Condotel, Leasehold & Freehold

tahun-tahun terakhir ini di Bali menjamur properti berupa Condotel dan Villa, sebenarnya Condotel itu apa? Kemudian villa-villa di Bali terdapat dua sistem kepemilikan yaitu Leasehold dan Freehold, Condotel atau hotel-condo adalah sebuah bangunan yang dapat digunakan baik sebagai kondominium dan sebagai hotel.Condotel biasanya berupa bangunan bertingkat yang dikembangkan dan dioperasikan seperti hotel mewah.

         umumnya terdapat di kota-kota besar dan daerah resort seperti di Bali. Hotel ini memiliki unit-unit kondominium yang memungkinkan seseorang untuk memiliki tempat liburan yang full-service. Ketika pemilik kondominium tidak menggunakan unit ini, mereka dapat memanfaatkan hasil pemasaran dan manajemen yang dilakukan oleh jaringan hotel untuk menyewa dan mengelola unit-unit kondominium itu seperti layaknya kamar hotel.

         Hal yang menjadi faktor yang menguntungkan bagi pemilik kondominium adalah adanya kontribusi bagi hasil dari pendapatan sewa. Pendapatan sewa tersebut juga dibutuhkan perusahaan manajemen, untuk keperluan pemasaran, biaya operasional dan perawatan fasilitas seperti kolam renang dan sebagainya; termasuk FF&E (fixture, furniture and equipment – perlengkapan, perabotan dan peralatan). Bagi hasil untuk pemilik biasanya tidak dibayar di muka, tapi di akhir periode tahunan. Bagi hasil antara pemilik dan manajemen perusahaan bervariasi untuk setiap proyek condotel, namun dengan adanya persaingan antara proyek sejenis, investor dapat memilih unit condotel yang paling menguntungkan. Umumnya tingkat kembalian (yield) dari condotel antara 10%-15% per-tahun ditambah hak menginap selama lebih kurang 21 hari dalam setahun.

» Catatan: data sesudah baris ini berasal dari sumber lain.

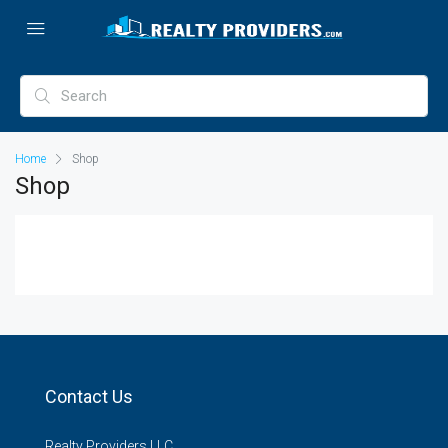
Home
Shop
Shop
Contact Us
Realty Providers LLC.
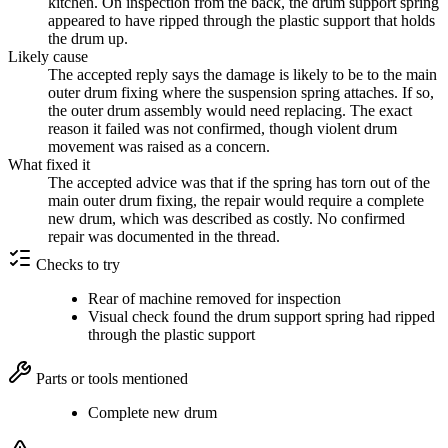
kitchen. On inspection from the back, the drum support spring
appeared to have ripped through the plastic support that holds
the drum up.
Likely cause
The accepted reply says the damage is likely to be to the main
outer drum fixing where the suspension spring attaches. If so,
the outer drum assembly would need replacing. The exact
reason it failed was not confirmed, though violent drum
movement was raised as a concern.
What fixed it
The accepted advice was that if the spring has torn out of the
main outer drum fixing, the repair would require a complete
new drum, which was described as costly. No confirmed
repair was documented in the thread.
Checks to try
Rear of machine removed for inspection
Visual check found the drum support spring had ripped
through the plastic support
Parts or tools mentioned
Complete new drum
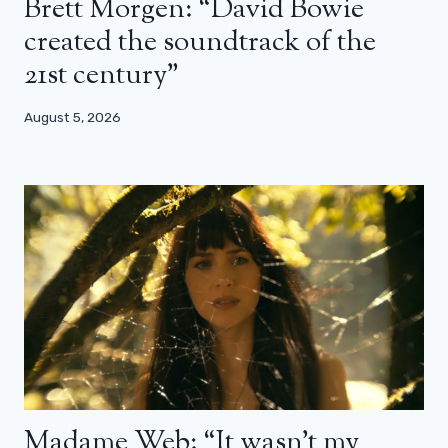
Brett Morgen: “David Bowie
created the soundtrack of the
21st century”
August 5, 2026
Madame Web: “It wasn’t my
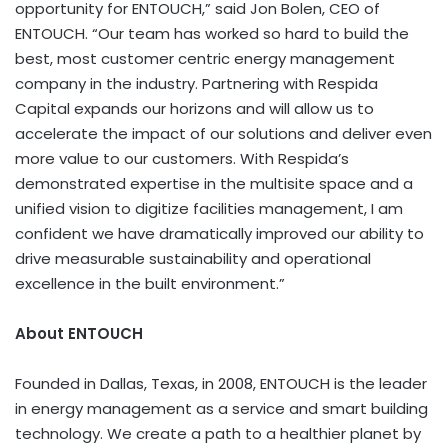
opportunity for ENTOUCH,” said
Jon Bolen
, CEO of
ENTOUCH. “Our team has worked so hard to build the
best, most customer centric energy management
company in the industry. Partnering with Respida
Capital expands our horizons and will allow us to
accelerate the impact of our solutions and deliver even
more value to our customers. With Respida’s
demonstrated expertise in the multisite space and a
unified vision to digitize facilities management, I am
confident we have dramatically improved our ability to
drive measurable sustainability and operational
excellence in the built environment.”
About ENTOUCH
Founded in
Dallas, Texas
, in 2008, ENTOUCH is the leader
in energy management as a service and smart building
technology. We create a path to a healthier planet by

         Kemudian mengenai leasehold dan freehold, sebenarnya istilah ini di adopsi dari jenis hak yang ada luar negeri, secara singkat dapat saya uraikan sebagai berikut: Leasehold adalah bentuk kepemilikan properti di mana satu pihak membeli hak untuk menempati tanah dan/atau bangunan untuk jangka waktu tertentu (jangka waktunya relatif panjang). Leasehold sebagai dokumen legalitas (hak) dapat diperjualbelikan di pasar terbuka. Leasehold berbeda dengan freehold dimana kepemilikan properti dimiliki untuk jangka waktu yang tak terbatas, dan juga berbeda dari persewaan dari properti secara berkala seperti mingguan, bulanan atau tahunan.

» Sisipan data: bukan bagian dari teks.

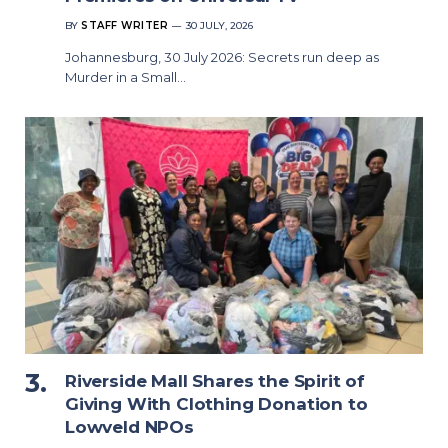
BY
STAFF WRITER
30 JULY, 2026
Johannesburg, 30 July 2026: Secrets run deep as
Murder in a Small…
Riverside Mall Shares the Spirit of
Giving With Clothing Donation to
Lowveld NPOs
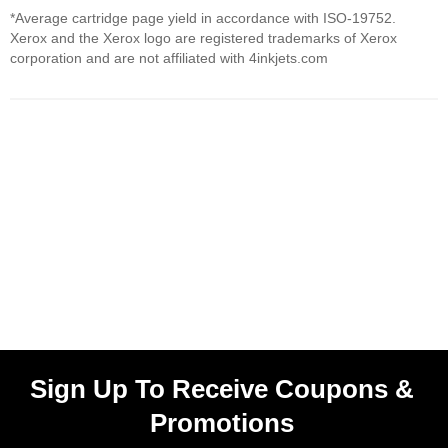
*Average cartridge page yield in accordance with ISO-19752.
Xerox and the Xerox logo are registered trademarks of Xerox
corporation and are not affiliated with 4inkjets.com
Sign Up To Receive Coupons &
Promotions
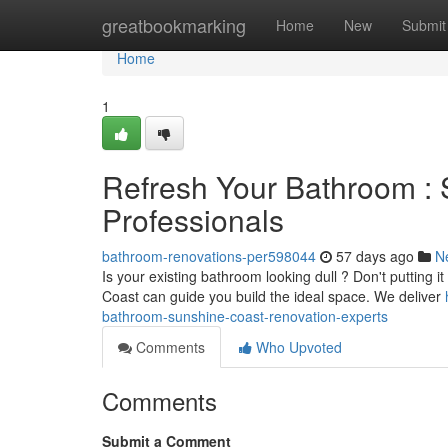
Home
greatbookmarking
Home
New
Submit
Home
1
Refresh Your Bathroom :
Professionals
bathroom-renovations-per598044
57 days ago
N
Is your existing bathroom looking dull ? Don't putting 
Coast can guide you build the ideal space. We deliver
bathroom-sunshine-coast-renovation-experts
Comments
Who Upvoted
Comments
Submit a Comment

         Sampai akhir masa leasehold, pemilik leasehold mempunyai hak untuk memperpanjang masa penyewaannya dengan membayar kompensasi. Jadi sebenarnya leasehold sudah diadopsi pada hak-hak tanah yang ada di Indonesia, seperti sertifikat HGB (Hak Guna Bangunan) dengan masa hak 30 tahun atau sertifikat Hak Pakai dengan masa hak 20 tahun, dan sertifikat lainnya yang mempunyai batasan waktu. Untuk kepemilikan oleh perusahaan atau orang asing misalnya, digunakan jenis kepemilikan ini (leasehold).

         Freehold adalah kepemilikan properti atas tanah dan semua struktur tak bergerak yang melekat pada tanah tersebut. Ini adalah kebalikan dari leasehold. Properti yang dimiliki meliputi tanah dan yang melekat pada tanah seperti: bangunan, pohon, atau sumber daya bawah tanah, tetapi tidak hal-hal seperti kendaraan atau ternak (yang bergerak); dan kepemilikannya tidak ada batas waktu. Di Indonesia dikenal sebagai Hak Milik. Kalau Pak Kadek ingin ber-investasi kedua jenis properti ini memiliki prospek yang sangat baik, terutama di Bali. Terimakasih.